Page images and extracted text:
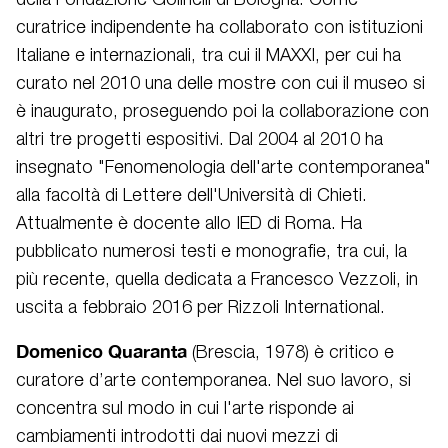
curatrice indipendente ha collaborato con istituzioni
Italiane e internazionali, tra cui il MAXXI, per cui ha
curato nel 2010 una delle mostre con cui il museo si
è inaugurato, proseguendo poi la collaborazione con
altri tre progetti espositivi. Dal 2004 al 2010 ha
insegnato "Fenomenologia dell'arte contemporanea"
alla facoltà di Lettere dell'Università di Chieti.
Attualmente è docente allo IED di Roma. Ha
pubblicato numerosi testi e monografie, tra cui, la
più recente, quella dedicata a Francesco Vezzoli, in
uscita a febbraio 2016 per Rizzoli International.
Domenico Quaranta
(Brescia, 1978) è critico e
curatore d’arte contemporanea. Nel suo lavoro, si
concentra sul modo in cui l'arte risponde ai
cambiamenti introdotti dai nuovi mezzi di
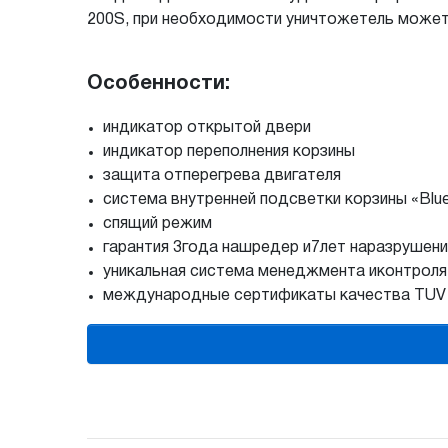
200S, при необходимости уничтожетель может 
Особенности:
индикатор открытой двери
индикатор переполнения корзины
защита отперегрева двигателя
система внутренней подсветки корзины «Blu
спящий режим
гарантия 3года нашредер и7лет наразрушен
уникальная система менеджмента иконтроля
международные сертификаты качества TUV и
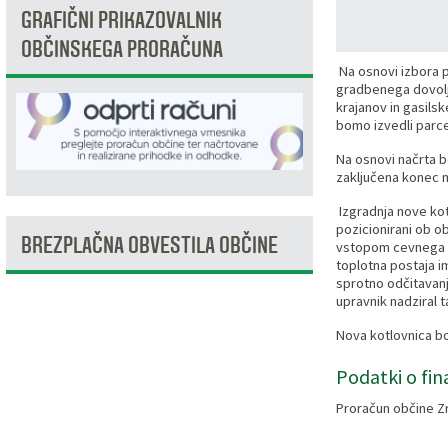
GRAFIČNI PRIKAZOVALNIK
Razvojni programi
Predstavniki občine v svetih zavodov
Prijave in pobude
Splošni akti občine
Delovni čas zdravnikov
Ceniki
OBČINSKEGA PRORAČUNA
Na osnovi izbora p
Kronologija občine
Informacije javnega značaja
Društva
gradbenega dovolje
krajanov in gasilsk
bomo izvedli parce
Fotogalerija
Lokalne volitve
Lokacije defibrilatorjev
Na osnovi načrta bo
zaključena konec 
Vizitka
Varuhov kotiček
Izgradnja nove kot
pozicionirani ob o
BREZPLAČNA OBVESTILA OBČINE
vstopom cevnega r
toplotna postaja i
sprotno odčitavan
upravnik nadziral 
Nova kotlovnica bo
Podatki o fin
Proračun občine Z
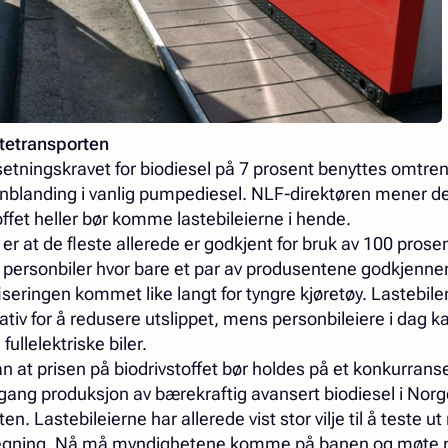
tetransporten
etningskravet for biodiesel på 7 prosent benyttes omtrent
 innblanding i vanlig pumpediesel. NLF-direktøren mener det
toffet heller bør komme lastebileierne i hende.
er at de fleste allerede er godkjent for bruk av 100 prose
il personbiler hvor bare et par av produsentene godkjenner
fiseringen kommet like langt for tyngre kjøretøy. Lastebile
nativ for å redusere utslippet, mens personbileiere i dag k
ullelektriske biler.
 at prisen på biodrivstoffet bør holdes på et konkurranse
 gang produksjon av bærekraftig avansert biodiesel i Nor
. Lastebileierne har allerede vist stor vilje til å teste ut
 regning. Nå må myndighetene komme på banen og møte 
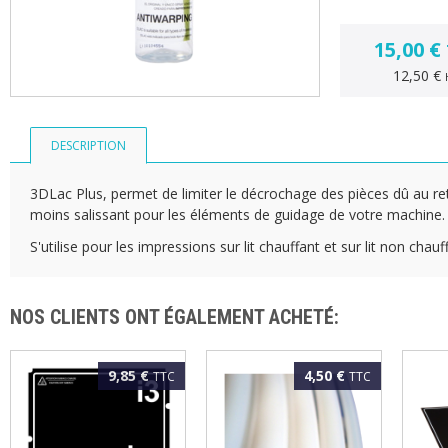
15,00 €
12,50 €
DESCRIPTION
3DLac Plus, permet de limiter le décrochage des pièces dû au re
moins salissant pour les éléments de guidage de votre machine.
S'utilise pour les impressions sur lit chauffant et sur lit non cha
NOS CLIENTS ONT ÉGALEMENT ACHETÉ:
9,85 €
4,50 €
TTC
TTC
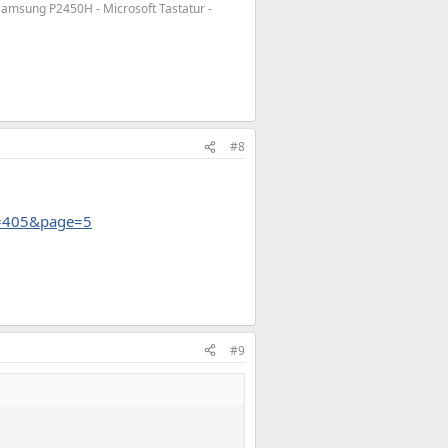
 Samsung P2450H - Microsoft Tastatur -
#8
d=405&page=5
#9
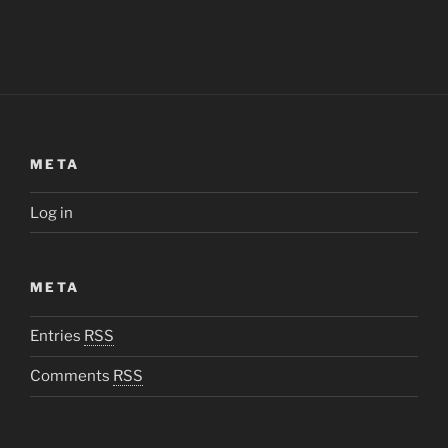
META
Log in
META
Entries
RSS
Comments
RSS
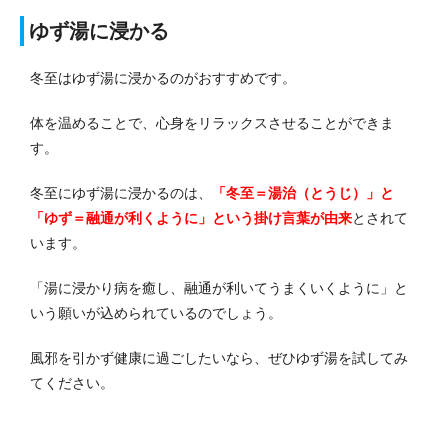
ゆず湯に浸かる
冬至はゆず湯に浸かるのがおすすめです。
体を温めることで、心身をリラックスさせることができま
す。
冬至にゆず湯に浸かるのは、
「冬至＝湯治（とうじ）」と
「ゆず＝融通が利くように」という掛け言葉が由来
とされて
います。
「湯に浸かり病を癒し、融通が利いてうまくいくように」と
いう願いが込められているのでしょう。
風邪を引かず健康に過ごしたいなら、ぜひゆず湯を試してみ
てください。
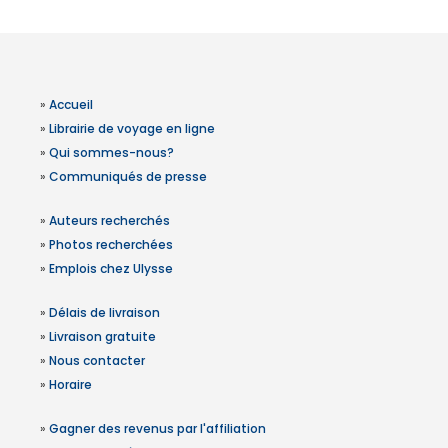
»
Accueil
»
Librairie de voyage en ligne
»
Qui sommes-nous?
»
Communiqués de presse
»
Auteurs recherchés
»
Photos recherchées
»
Emplois chez Ulysse
»
Délais de livraison
»
Livraison gratuite
»
Nous contacter
»
Horaire
»
Gagner des revenus par l'affiliation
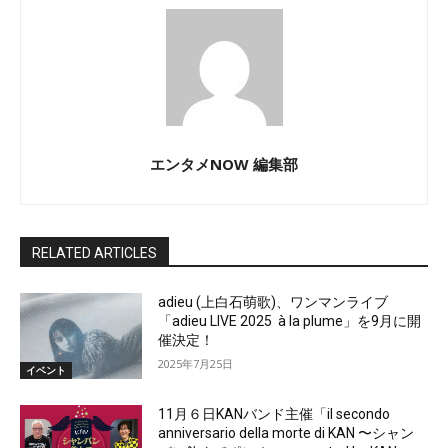
エンタメNOW 編集部
RELATED ARTICLES
adieu (上白石萌歌)、ワンマンライブ
「adieu LIVE 2025 à la plume」を9月に開
催決定！
2025年7月25日
イベント
11月６日KANバンド主催「il secondo
anniversario della morte di KAN 〜シャン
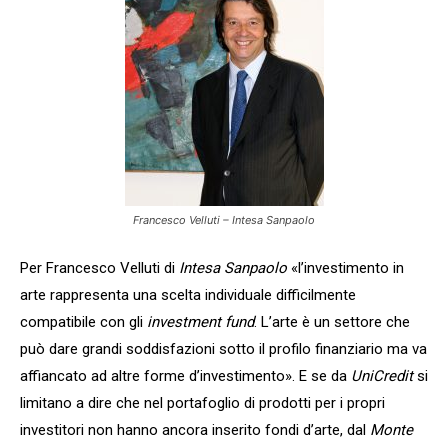
Francesco Velluti – Intesa Sanpaolo
Per Francesco Velluti di
Intesa Sanpaolo
«l’investimento in
arte rappresenta una scelta individuale difficilmente
compatibile con gli
investment fund
. L’arte è un settore che
può dare grandi soddisfazioni sotto il profilo finanziario ma va
affiancato ad altre forme d’investimento». E se da
UniCredit
si
limitano a dire che nel portafoglio di prodotti per i propri
investitori non hanno ancora inserito fondi d’arte, dal
Monte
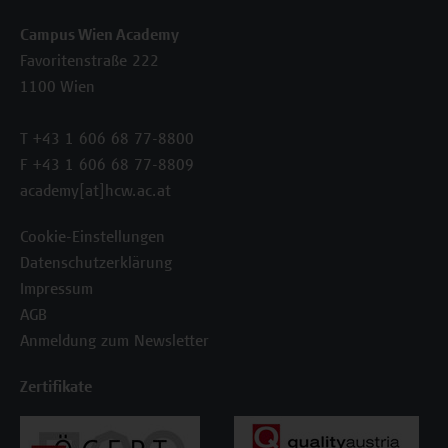
Campus Wien Academy
Favoritenstraße 222
1100 Wien
T +43 1 606 68 77-8800
F +43 1 606 68 77-8809
academy[at]hcw.ac.at
Cookie-Einstellungen
Datenschutzerklärung
Impressum
AGB
Anmeldung zum Newsletter
Zertifikate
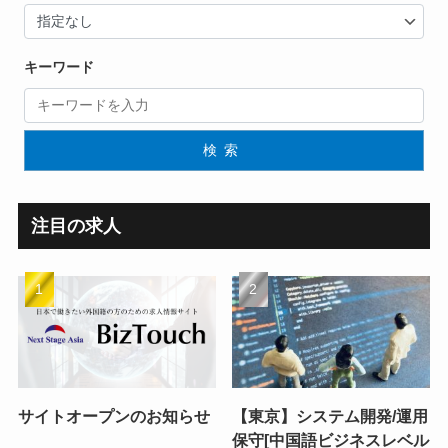
キーワード
検索
注目の求人
サイトオープンのお知らせ
【東京】システム開発/運用
保守[中国語ビジネスレベル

◆ DESCRIPTION OF THE TASK: In the entries above, which lines hold the string "Francesco"? Report all of them.

◆ RESULT OF THIS EXERCISE:
più recente, quella dedicata a Francesco Vezzoli, in
Francesco Velluti – Intesa Sanpaolo
Per Francesco Velluti di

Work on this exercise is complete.